No entanto, o próprio peso da China e o seu lugar na economia mundial, dada a sua escala econômica, produtiva e tecnológica, complicaram a estratégia dos EUA de “guerra comercial” e as tentativas de subordinação por meio de diferentes meios. O caso da Huawei é paradigmático, pois se tornou o maior fornecedor mundial de equipamentos de telecomunicações, quebrando o monopólio tecnológico que os Estados Unidos concentravam, mas a Guerra Comercial que tinha a empresa como um dos seus principais alvos não atingiu o seu objetivo. Por outro lado, o plano de desenvolvimento tecnológico Made in China 2025 também não poderia ser freado. Desde 2019, a China ultrapassou os Estados Unidos em pedidos de patentes e outras tecnologias como IA e 5G, e por enquanto essa posição está consolidada. Desde a pandemia, não só conseguiu fazer crescer a sua economia em termos de PIB apesar do colapso das maiores potências (cresceu 2,35% enquanto o lugar dos Estados Unidos na economia mundial diminuiu), mas também aumentou seu poder econômico real, dado também pela sua abordagem a outros blocos como a União Europeia.
Portanto, embora o déficit comercial com a China tenha aparecido como o elemento central da disputa, a partir da qual foram aumentadas tarifas sobre diversos produtos, chegando ao ponto de importar aço e alumínio, é possível observar outras razões geopolíticas, como a ameaça à “segurança nacional” representada pela chegada de produtos tecnológicos chineses. Essas políticas tinham o objetivo de limitar o crescimento exponencial da China e, ao mesmo tempo, disciplinar os aliados da União Europeia, Canadá, Grã-Bretanha e México, entre outros. Assim, por “ameaça à segurança nacional” podemos interpretar o questionamento do papel hegemônico dos Estados Unidos e a gradual quebra do seu lugar como principal e única potência unipolar.
Da mesma forma, no âmbito da guerra comercial e da nova guerra fria promovida pelos Estados Unidos como dispositivo geoestratégico de imposição de alinhamentos, podemos nos referir a conflitos internos na China, que o Ocidente agrava, como é o caso de Hong Kong. A antiga colônia britânica, recuperada pela China em 1997, procurava alcançar a sua integridade territorial. Nesse caso, a busca por reativar e difundir reivindicações e demandas intraterritoriais por parte de grupos separatistas também é observada em Xinjiang (Xinjiang), no Tibete e na ilha de Taiwan.
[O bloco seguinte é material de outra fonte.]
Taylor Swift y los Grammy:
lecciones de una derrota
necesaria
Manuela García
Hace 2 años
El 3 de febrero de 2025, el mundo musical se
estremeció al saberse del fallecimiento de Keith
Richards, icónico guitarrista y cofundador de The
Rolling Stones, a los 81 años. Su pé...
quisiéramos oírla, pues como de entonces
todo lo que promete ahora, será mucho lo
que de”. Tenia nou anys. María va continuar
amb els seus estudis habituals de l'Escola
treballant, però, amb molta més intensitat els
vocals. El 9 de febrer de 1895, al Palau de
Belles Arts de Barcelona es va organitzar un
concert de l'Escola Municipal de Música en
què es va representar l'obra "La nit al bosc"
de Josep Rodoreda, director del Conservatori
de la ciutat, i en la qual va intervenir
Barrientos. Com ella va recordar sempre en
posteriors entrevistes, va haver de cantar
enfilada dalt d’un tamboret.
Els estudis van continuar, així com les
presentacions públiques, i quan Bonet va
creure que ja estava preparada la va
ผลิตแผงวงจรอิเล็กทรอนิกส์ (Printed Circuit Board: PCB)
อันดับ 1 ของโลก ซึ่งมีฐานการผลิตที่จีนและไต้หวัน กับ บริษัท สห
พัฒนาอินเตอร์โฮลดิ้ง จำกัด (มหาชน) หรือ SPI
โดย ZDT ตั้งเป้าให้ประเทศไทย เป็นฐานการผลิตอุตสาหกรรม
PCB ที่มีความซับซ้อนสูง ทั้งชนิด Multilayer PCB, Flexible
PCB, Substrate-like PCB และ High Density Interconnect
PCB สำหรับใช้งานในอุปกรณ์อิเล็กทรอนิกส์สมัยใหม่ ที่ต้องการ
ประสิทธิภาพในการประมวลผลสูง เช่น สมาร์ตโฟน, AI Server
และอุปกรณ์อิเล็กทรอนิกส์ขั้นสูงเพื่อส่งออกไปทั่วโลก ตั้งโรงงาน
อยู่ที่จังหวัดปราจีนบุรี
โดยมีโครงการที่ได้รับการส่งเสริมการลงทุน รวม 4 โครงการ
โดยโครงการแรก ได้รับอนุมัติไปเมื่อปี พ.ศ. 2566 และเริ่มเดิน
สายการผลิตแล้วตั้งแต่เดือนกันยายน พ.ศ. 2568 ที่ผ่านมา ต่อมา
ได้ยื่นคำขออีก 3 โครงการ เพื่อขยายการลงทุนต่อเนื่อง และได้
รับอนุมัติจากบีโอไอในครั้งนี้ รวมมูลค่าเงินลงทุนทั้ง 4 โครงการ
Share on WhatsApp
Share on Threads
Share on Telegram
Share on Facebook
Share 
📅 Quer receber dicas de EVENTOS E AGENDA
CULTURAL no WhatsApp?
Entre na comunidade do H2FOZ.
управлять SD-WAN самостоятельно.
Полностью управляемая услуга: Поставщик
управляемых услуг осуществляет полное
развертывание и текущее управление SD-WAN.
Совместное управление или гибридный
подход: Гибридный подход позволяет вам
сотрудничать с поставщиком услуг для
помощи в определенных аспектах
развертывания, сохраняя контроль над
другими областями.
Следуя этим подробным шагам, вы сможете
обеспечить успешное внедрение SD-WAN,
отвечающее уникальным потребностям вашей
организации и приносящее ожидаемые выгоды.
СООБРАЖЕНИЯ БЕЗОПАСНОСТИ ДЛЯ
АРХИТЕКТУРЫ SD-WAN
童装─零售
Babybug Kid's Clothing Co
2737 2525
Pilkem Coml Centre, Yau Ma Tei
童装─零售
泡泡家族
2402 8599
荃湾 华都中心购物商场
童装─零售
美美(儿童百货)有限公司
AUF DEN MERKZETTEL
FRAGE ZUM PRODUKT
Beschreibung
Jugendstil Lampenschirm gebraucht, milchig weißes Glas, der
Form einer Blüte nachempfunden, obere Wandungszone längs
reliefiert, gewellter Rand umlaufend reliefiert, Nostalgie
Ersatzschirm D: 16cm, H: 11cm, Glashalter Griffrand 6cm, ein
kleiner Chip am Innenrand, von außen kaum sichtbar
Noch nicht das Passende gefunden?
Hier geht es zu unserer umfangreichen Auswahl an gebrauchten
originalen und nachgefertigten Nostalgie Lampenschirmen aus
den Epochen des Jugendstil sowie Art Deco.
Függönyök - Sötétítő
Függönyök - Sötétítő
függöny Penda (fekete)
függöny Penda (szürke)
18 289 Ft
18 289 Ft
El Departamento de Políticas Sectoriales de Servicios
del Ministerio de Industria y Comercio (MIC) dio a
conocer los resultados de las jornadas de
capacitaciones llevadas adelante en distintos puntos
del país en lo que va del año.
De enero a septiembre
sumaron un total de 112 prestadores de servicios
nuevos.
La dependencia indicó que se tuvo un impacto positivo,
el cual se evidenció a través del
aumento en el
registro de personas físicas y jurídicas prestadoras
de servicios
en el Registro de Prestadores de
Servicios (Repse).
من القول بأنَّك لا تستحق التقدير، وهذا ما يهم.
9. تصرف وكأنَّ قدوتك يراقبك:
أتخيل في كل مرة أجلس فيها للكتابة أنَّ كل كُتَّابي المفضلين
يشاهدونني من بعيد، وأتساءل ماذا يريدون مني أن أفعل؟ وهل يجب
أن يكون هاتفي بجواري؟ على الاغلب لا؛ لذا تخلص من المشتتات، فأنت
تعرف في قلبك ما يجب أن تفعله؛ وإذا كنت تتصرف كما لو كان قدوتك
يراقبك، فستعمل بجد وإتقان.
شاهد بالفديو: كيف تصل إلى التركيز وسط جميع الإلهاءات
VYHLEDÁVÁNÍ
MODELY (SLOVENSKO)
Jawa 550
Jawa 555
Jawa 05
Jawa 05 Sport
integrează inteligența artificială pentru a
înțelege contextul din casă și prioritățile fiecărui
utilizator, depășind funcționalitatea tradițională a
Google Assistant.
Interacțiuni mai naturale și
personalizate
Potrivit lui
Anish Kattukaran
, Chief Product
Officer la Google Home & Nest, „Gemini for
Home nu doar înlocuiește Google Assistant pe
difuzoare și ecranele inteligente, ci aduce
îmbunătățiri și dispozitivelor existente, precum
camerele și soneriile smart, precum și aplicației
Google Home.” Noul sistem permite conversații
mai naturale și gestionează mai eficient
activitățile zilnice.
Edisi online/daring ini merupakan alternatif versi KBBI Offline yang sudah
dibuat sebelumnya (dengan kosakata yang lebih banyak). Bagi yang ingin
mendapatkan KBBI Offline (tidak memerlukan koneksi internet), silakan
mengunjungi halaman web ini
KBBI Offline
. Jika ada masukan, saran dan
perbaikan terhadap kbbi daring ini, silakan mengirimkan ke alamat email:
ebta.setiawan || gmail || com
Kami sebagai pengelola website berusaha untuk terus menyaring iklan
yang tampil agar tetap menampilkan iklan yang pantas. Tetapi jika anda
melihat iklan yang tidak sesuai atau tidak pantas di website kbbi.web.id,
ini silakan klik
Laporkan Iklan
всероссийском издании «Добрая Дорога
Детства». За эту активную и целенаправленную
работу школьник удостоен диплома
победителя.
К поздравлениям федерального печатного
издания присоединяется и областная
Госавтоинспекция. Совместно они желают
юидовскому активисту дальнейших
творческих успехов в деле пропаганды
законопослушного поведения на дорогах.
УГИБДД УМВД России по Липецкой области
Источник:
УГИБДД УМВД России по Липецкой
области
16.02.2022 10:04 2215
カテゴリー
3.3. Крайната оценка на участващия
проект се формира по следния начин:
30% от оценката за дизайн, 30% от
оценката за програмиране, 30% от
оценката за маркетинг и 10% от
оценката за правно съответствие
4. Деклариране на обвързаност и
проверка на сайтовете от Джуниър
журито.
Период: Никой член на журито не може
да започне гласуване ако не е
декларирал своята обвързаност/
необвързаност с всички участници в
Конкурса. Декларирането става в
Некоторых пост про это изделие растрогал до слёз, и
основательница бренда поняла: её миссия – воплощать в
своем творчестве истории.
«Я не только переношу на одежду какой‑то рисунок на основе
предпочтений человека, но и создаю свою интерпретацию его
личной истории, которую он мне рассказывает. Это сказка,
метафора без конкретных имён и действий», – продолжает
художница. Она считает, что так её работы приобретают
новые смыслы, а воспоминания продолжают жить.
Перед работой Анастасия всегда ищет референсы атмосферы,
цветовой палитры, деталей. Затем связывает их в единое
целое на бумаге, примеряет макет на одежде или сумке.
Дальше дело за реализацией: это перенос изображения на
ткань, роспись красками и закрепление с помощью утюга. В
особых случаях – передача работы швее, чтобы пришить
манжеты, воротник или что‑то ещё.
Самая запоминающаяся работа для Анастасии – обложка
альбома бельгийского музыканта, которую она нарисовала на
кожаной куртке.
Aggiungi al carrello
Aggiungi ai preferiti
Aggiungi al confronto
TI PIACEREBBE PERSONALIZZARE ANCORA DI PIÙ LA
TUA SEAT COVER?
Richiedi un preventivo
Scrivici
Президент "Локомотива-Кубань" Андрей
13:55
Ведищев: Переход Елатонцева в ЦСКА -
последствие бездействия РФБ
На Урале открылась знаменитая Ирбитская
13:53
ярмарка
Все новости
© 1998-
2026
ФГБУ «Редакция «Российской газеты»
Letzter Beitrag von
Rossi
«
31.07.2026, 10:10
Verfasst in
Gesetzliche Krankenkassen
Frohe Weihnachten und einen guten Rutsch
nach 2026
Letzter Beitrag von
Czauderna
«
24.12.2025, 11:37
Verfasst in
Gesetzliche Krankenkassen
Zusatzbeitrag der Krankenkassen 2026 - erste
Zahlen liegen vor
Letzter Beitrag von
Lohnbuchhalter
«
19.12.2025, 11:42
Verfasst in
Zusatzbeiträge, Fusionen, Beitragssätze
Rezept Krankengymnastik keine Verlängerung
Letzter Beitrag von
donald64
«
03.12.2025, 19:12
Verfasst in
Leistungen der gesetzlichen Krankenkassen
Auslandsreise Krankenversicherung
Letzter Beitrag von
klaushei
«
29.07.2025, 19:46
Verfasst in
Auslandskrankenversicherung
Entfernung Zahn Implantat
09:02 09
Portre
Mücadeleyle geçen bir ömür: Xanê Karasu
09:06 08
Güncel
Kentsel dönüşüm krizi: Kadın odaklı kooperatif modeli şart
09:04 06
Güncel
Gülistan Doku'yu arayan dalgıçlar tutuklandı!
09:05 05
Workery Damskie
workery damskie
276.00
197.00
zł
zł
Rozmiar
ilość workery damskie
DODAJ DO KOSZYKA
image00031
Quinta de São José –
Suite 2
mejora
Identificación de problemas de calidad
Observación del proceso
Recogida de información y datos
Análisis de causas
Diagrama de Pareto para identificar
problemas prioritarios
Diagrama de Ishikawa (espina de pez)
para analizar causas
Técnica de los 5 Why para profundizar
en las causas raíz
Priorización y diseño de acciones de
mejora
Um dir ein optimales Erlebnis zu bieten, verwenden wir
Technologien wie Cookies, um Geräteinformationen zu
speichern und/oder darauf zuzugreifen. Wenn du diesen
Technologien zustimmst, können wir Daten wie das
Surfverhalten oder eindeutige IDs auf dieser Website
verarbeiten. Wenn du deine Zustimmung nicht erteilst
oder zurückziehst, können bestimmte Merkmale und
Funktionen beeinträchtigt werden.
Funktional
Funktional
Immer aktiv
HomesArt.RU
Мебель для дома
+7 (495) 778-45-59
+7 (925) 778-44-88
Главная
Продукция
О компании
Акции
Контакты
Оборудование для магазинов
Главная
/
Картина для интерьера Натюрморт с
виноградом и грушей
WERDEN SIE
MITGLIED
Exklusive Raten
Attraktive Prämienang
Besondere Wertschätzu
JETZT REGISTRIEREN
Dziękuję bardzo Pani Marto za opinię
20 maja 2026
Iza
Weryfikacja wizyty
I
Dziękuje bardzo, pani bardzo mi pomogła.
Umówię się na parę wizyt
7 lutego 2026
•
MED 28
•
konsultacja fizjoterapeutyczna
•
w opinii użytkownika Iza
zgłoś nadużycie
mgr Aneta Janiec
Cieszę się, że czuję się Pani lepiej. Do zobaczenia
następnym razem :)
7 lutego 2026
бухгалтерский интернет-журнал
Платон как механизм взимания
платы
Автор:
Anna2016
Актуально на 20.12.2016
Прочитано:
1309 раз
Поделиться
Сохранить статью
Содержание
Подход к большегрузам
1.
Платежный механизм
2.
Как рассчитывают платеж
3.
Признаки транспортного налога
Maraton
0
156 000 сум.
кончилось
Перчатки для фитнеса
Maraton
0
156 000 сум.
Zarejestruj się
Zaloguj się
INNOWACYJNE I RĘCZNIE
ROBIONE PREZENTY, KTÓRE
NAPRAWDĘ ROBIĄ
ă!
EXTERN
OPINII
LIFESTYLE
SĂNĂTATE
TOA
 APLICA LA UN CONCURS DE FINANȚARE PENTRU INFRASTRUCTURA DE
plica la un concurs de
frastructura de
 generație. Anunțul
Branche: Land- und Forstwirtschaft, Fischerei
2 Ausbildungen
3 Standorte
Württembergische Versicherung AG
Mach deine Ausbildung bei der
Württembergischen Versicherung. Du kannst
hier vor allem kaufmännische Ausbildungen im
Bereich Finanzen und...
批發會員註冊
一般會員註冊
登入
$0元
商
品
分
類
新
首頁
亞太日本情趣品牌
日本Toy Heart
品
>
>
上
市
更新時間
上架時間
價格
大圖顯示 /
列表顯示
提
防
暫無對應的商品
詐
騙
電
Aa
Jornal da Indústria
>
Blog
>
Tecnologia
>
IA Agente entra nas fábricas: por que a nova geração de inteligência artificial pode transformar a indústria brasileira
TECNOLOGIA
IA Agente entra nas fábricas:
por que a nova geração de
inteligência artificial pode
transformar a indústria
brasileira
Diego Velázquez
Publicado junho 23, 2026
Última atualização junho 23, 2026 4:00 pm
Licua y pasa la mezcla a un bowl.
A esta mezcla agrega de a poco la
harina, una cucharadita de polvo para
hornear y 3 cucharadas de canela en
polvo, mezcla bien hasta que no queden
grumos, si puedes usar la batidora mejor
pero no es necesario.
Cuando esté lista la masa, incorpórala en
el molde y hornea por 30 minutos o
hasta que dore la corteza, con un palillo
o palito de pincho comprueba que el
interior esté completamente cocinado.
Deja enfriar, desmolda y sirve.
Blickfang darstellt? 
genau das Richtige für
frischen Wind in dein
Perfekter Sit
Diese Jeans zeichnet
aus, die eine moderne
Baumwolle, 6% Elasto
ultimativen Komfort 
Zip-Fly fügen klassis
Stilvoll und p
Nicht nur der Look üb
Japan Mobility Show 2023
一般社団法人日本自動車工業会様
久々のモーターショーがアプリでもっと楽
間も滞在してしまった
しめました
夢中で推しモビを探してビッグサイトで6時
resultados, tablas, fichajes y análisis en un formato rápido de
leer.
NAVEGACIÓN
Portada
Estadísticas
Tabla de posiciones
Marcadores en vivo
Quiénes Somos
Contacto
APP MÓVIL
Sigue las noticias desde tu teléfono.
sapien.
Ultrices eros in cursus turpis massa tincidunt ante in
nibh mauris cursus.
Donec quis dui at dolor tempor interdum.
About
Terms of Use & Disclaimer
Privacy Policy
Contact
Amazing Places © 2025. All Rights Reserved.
Neste último, os confrontos entre a China e os Estados Unidos condensam-se e intensificam-se.
No entanto, não só os números da ascensão da China complicam a estratégia de “guerra comercial” promovida pelos Estados Unidos, mas também o fato de ter conseguido alcançar o lugar que hoje ocupa sem ter de se subordinar à estratégia dos EUA, mantendo a sua política de autonomia e com um modelo de desenvolvimento próprio. No meio do caos e da crise da ordem mundial, a China está reposicionando-se, juntamente com a multiplicação de conflitos e tensões bélicas, comerciais, financeiras e políticas.
Em síntese, vemos os confrontos que combinam a “guerra comercial”, a guerra econômica e financeira, entre vários outros instrumentos que temos referido, articulados entre si, mas em nenhuma dessas áreas os Estados Unidos conseguem avançar com sucesso. Como resultado do avanço sustentado da China, os vários conflitos e confrontos não têm conseguido travar o processo que a coloca como a principal economia mundial, mas pelo contrário, tem ampliado a sua presença, o seu lugar e a sua competitividade nas diferentes áreas de disputa.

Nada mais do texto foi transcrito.